Эстенскар снова коротко, пожалуй даже натянуто, усмехнулся.
— И сколько же у вас в редакции народу?
— Мы четверо из Солария. И еще человек шесть-семь из Красноя. В том числе и Александр Карантай, которого вы, возможно, знаете.
— Да. Очень талантливый писатель и очень хороший человек. По-настоящему добродетельный. Вам повезло. Это очень хорошо, что Карантай будет с вами работать. Значит, это, по всей видимости, будет литературный журнал?
— Поначалу да. Проще найти общий язык с Управлением по цензуре.
— Вот именно! — презрительно воскликнул Эстенскар, однако в голосе его явно звучало удовлетворение. — Этих олухов, если иметь терпение, всегда в итоге можно обвести вокруг пальца — они ведь никогда не верили в действенность художественного слова, да и к Меттерниху никогда как следует не прислушивались. Он-то понимает, как может быть опасна литература! Да если б Меттерних имел возможность воплотить в жизнь свое самое заветное желание, то в империи на свободе не осталось бы ни одного поэта; все они давно сидели бы в темницах Спилберга. Нет, я порой просто восхищаюсь Меттернихом! По крайней мере, это действительно сильный противник, у которого есть голова на плечах. И он достаточно просвещен, чтобы бояться могущества идей и слов. Он из породы тех, кто столь успешно действовал в 89-м, а не из этих «новых», всяких там ренегатов типа Генца, с их оппортунизмом и безграмотным мистицизмом, поистине достойных слуг этих Габсбургов — Бурбонов — Романовых, которые настолько тупоголовы, что не в состоянии ни в чем разобраться, даже когда благодаря некоей идее прямо в них целятся из ружей! Слава богу, Меттерних сейчас в Вене, так что нам здесь предстоит бороться лишь с проявлениями нынешнего тупоумия, а не с изощренным коварством восемнадцатого века!

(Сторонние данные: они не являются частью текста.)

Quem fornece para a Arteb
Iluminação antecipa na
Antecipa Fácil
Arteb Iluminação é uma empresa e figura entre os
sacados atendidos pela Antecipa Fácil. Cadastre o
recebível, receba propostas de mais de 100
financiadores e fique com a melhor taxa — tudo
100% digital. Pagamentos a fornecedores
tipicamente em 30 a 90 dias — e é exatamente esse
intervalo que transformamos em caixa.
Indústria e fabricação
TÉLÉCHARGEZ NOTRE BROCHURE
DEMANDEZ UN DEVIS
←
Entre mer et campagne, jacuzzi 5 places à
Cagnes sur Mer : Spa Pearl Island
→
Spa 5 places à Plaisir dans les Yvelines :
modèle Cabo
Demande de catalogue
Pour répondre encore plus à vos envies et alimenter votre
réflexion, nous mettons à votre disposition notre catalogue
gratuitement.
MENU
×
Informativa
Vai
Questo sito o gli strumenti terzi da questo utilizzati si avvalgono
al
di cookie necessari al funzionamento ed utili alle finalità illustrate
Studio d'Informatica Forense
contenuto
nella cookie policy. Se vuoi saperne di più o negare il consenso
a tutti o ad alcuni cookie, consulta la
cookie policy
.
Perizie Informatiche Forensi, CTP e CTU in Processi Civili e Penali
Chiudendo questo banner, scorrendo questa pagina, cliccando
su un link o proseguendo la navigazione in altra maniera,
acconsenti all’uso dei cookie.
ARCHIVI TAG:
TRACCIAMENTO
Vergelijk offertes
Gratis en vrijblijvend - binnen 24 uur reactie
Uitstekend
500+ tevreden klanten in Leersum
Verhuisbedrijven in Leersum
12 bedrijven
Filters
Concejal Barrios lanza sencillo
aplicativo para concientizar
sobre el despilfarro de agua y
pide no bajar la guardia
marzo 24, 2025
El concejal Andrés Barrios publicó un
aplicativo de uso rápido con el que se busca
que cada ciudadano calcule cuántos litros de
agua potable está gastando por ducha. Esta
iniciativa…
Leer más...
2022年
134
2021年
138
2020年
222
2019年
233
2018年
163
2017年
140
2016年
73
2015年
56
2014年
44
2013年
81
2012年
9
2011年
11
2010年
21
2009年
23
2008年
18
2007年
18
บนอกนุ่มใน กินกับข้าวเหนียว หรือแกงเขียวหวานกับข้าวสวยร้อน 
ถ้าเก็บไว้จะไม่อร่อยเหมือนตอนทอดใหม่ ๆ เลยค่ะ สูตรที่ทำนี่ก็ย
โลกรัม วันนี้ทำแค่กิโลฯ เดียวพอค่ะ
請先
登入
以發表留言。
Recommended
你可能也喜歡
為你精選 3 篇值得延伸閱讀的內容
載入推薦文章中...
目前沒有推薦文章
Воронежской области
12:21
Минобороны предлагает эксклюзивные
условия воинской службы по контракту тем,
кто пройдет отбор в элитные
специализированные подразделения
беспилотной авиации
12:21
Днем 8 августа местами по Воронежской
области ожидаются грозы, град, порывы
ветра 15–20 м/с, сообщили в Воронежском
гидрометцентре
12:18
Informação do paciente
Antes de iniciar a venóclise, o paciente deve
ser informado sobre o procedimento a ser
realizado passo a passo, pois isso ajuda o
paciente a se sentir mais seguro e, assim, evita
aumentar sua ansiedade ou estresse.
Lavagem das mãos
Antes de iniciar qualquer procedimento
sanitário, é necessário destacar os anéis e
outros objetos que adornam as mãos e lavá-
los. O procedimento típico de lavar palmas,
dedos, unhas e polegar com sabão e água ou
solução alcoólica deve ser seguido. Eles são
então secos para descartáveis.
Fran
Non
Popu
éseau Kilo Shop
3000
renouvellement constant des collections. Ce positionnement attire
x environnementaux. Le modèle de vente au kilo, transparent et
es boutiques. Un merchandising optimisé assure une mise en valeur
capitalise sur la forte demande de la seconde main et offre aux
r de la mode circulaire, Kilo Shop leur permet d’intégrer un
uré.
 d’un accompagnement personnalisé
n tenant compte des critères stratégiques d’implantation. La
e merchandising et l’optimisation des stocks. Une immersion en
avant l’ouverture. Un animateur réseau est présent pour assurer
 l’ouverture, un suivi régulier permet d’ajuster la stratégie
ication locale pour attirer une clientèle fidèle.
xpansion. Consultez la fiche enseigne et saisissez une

После столь бешеной тирады ни о какой вежливой сдержанности речи быть, разумеется, не могло.
— Мы назвали журнал «Новесма верба», — сказал Итале, и оба с энтузиазмом погрузились в обсуждение различных планов, перебивая друг друга, сверкая глазами, яростно жестикулируя и бегая взад-вперед по комнате. Закат тем временем догорел, в комнате стало темновато, но за дверью по-прежнему стучал ткацкий станок. Потом колокола — на университетской церкви Святого Стефана и на звоннице кафедрального собора — пробили шесть, половину седьмого, семь… крыши и трубы каминов по ту сторону улицы окончательно утонули в коричневых густых осенних сумерках, потом зажглись окна, и очертания крыш вновь возникли на фоне мрачного темного неба… Наконец Итале пришло в голову зажечь свечу. Он полностью сосредоточился на этом занятии, а когда поднял голову, то в неверном свете свечи встретился глазами с Эстенскаром, внимательно на него смотревшим.
— Вы понимаете теперь, почему я должен был прийти к вам? — спросил поэт.
— Да, и я очень рад, что вы пришли, — тихо ответил Итале.
— В тот вечер я вас сразу признал, — продолжал Эстенскар, по-прежнему следя за Итале желтоватыми, странно неподвижными глазами. — Не знаю, понимаете ли вы, что я имею в виду, употребляя это слово… Всегда в итоге приходишь в такие места, к таким людям, к которым не мог не прийти… Но если ошибешься, не признаешь их и отвернешься — все, судьба не задастся. Вы меня понимаете?
— По-моему, да.
— Судьба ведь не всегда милостива к человеку, как вам, должно быть, известно… хотя мне кажется, вы над этим пока не задумывались… Вы католик?
— В общем, да. Ем с помощью вилки и ножа, ношу шляпу и не украшаю себя перьями.
— Ну и я был таким. Только шляпу я снял.
— Разве внешняя форма так уж важна? — проявил великодушие Итале.
— Для поэтов — разумеется. Впрочем, не обращайте внимания. Я бы хотел… рассказать вам о себе, Сорде. — Он отвернулся от света, и лица его не было видно, но голос звучал требовательно и сурово. — Хотя, наверное, вы уже все обо мне знаете от Палюдескаров.